Here you seem to be confirming that there is no direct force between particles that are not manhattan-adjacent ... see below
Now time is a particle? this just gets weirder.
No the expansion of the Grid is time – what are the consequences of working out what F and E are when D = 4? Why is it m
3 and r
3? Because we’re now talking about an increase in volume, the expansion of the Grid. We experience time as linear as everything expands at the same rate which is defined by the expansion of the Grid.
A snapshot in time is basically stopping the grid from expanding. You can consider this collapsing the waveform. At this point of time you know where all the particles in the Grid are. Let the Grid expand again– all the particles move so now you know where they are going.
'c' is usually reserved for the speed of light in a vacuum. You've been using 'c' in your 'maths'. Are you now redefining that symbol, or did you always use it with a non-standard meaning?
I am defining what c is. c is the maximum speed anything can move in the Grid and this relates to the size of the Grid, the maximum length of one of the sides. The maximum length of a side is defined by the size of the Grid.
... Oh, I think the onus is on you to prove it would be a cubic arrangement.
Ok. A gravity particle is a particle that repels all other gravity particles, this defines the shape of the Grid. Consider this repulsion equal for all the particles. Again we’ll think about it in 2D so these particles can only exists in a plane. If 4 particles exist in what arrangement will they be? A square. Why is it a square? Because the equations for F and E suggest it’s a square.
I have a horrible feeling this is sort of circular as I have explained it. But fundamentally the structure of the Grid is defining reality – it is defining what the relationships between F, E, G, m and r are.
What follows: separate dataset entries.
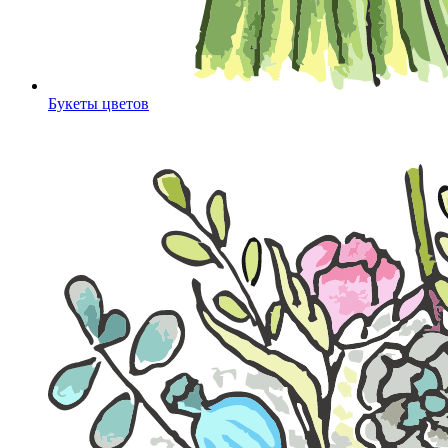
Букеты цветов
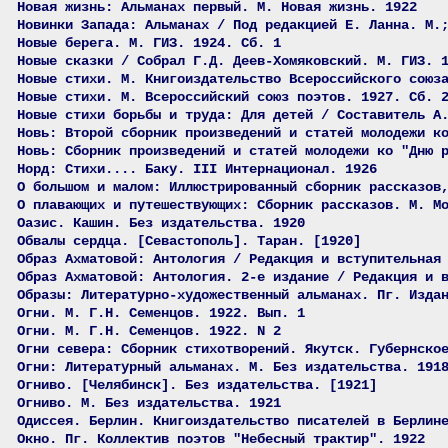
Новая жизнь: Альманах первый. М. Новая жизнь. 1922
Новинки Запада: Альманах / Под редакцией Е. Ланна. М.
Новые берега. М. ГИЗ. 1924. Сб. 1
Новые сказки / Собрал Г.Д. Деев-Хомяковский. М. ГИЗ. 
Новые стихи. М. Книгоиздательство Всероссийского союз
Новые стихи. М. Всероссийский союз поэтов. 1927. Сб. 
Новые стихи борьбы и труда: Для детей / Составитель А
Новь: Второй сборник произведений и статей молодежи к
Новь: Сборник произведений и статей молодежи ко "Дню 
Норд: Стихи.... Баку. III Интернационал. 1926
О большом и малом: Иллюстрированный сборник рассказов
О плавающих и путешествующих: Сборник рассказов. М. М
Оазис. Кашин. Без издательства. 1920
Обвалы сердца. [Севастополь]. Таран. [1920]
Образ Ахматовой: Антология / Редакция и вступительная
Образ Ахматовой: Антология. 2-е издание / Редакция и 
Образы: Литературно-художественный альманах. Пг. Изда
Огни. М. Г.Н. Семенцов. 1922. Вып. 1
Огни. М. Г.Н. Семенцов. 1922. N 2
Огни севера: Сборник стихотворений. Якутск. Губернско
Огни: Литературный альманах. М. Без издательства. 191
Огниво. [Челябинск]. Без издательства. [1921]
Огниво. М. Без издательства. 1921
Одиссея. Берлин. Книгоиздательство писателей в Берлин
Окно. Пг. Коллектив поэтов "Небесный трактир". 1922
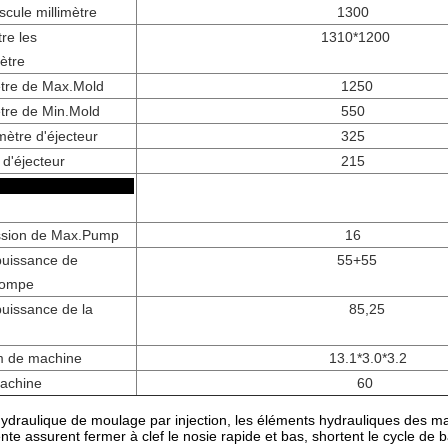
cule millimètre
1300
re les
1310*1200
mètre
mètre de Max.Mold
1250
mètre de Min.Mold
550
mètre d'éjecteur
325
d'éjecteur
215
autres
ssion de Max.Pump
16
puissance de
55+55
pompe
puissance de la
85,25
m de machine
13.1*3.0*3.2
machine
60
ydraulique de moulage par injection, les éléments hydrauliques des m
rente assurent fermer à clef le nosie rapide et bas, shortent le cycle de b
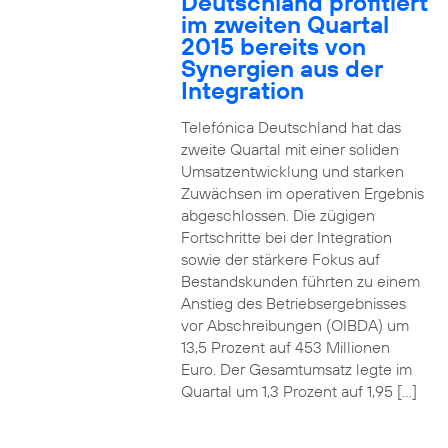
Deutschland profitiert
im zweiten Quartal
2015 bereits von
Synergien aus der
Integration
Telefónica Deutschland hat das
zweite Quartal mit einer soliden
Umsatzentwicklung und starken
Zuwächsen im operativen Ergebnis
abgeschlossen. Die zügigen
Fortschritte bei der Integration
sowie der stärkere Fokus auf
Bestandskunden führten zu einem
Anstieg des Betriebsergebnisses
vor Abschreibungen (OIBDA) um
13,5 Prozent auf 453 Millionen
Euro. Der Gesamtumsatz legte im
Quartal um 1,3 Prozent auf 1,95 […]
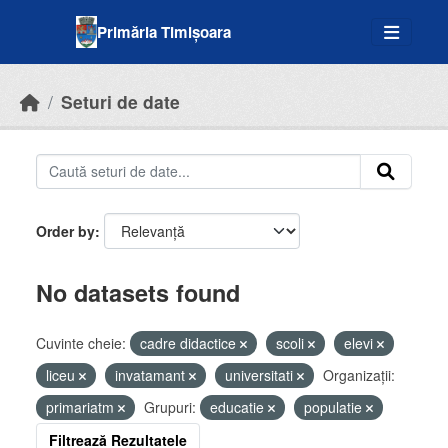
Skip to main content
Primăria Timișoara
Seturi de date
Order by
No datasets found
Cuvinte cheie:
cadre didactice
scoli
elevi
liceu
invatamant
universitati
Organizații:
primariatm
Grupuri:
educatie
populatie
Filtrează Rezultatele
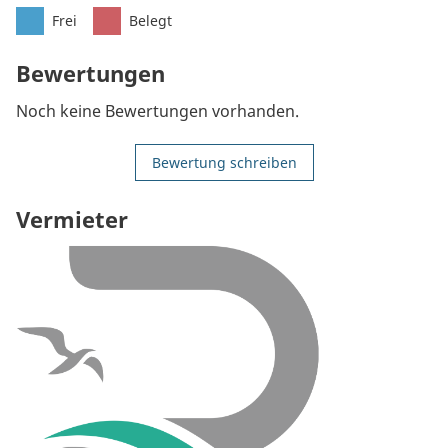
Frei
Belegt
Bewertungen
Noch keine Bewertungen vorhanden.
Bewertung schreiben
Vermieter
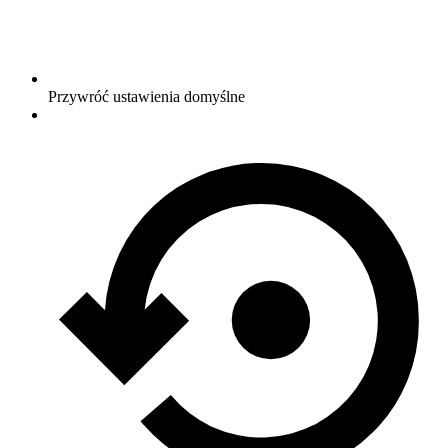
Przywróć ustawienia domyślne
... You're missing my point. You could move one vertex -- you could even yank it out of the crystal. The point is such deformations would be local. I can't remember precisely how localized such a distortion might be, but I think it'd be around a few tens of atoms.
Here is how to picture it.
Consider a crystal with a cubic structure, all the cubes are equal. These cubes are defining the space a particle could reside in and the possible directions of movement which is moving from one cube to the next. Now we add a particle in the crystal at the centre – you can consider this particle as residing in one of the cubes. Gravity (or the effect of it) can be considered as the most probable direction a particle will travel in the crystal if the structure of the Grid is distorted. While the crystal is a uniform Grid of cubes the particle will probably go nowhere, every direction is as likely as another.
Now let’s expand one of the cubes adjacent to the cube the particle is in. The expansion in this cube will expand all the adjacent cubes – it is defining the area of one side of all the adjacent cubes. So our particle will now be more likely to go towards the expanded cube, this is the effect of Gravity.
Why does this work at a distance? Let’s start again with the particle in the uniform Grid. Instead of expanding a cube adjacent to our particle let’s expand a cube two cubes in one direction, so not next to our particle cube but the one next to that. When this cube expands it distorts all the cubes next to it – including the cube adjacent to our cube that contains the particle. So again the cube next to our particle’s cube has expanded therefore that is the likely direction.
So the effect of Gravity is the area of the square the particle is likely to move to, calculated by m1 * m2 where m1 and m2 are the lengths of the sides of the largest square (direction of movement), proportional to the distance squared as we are talking about differences in area.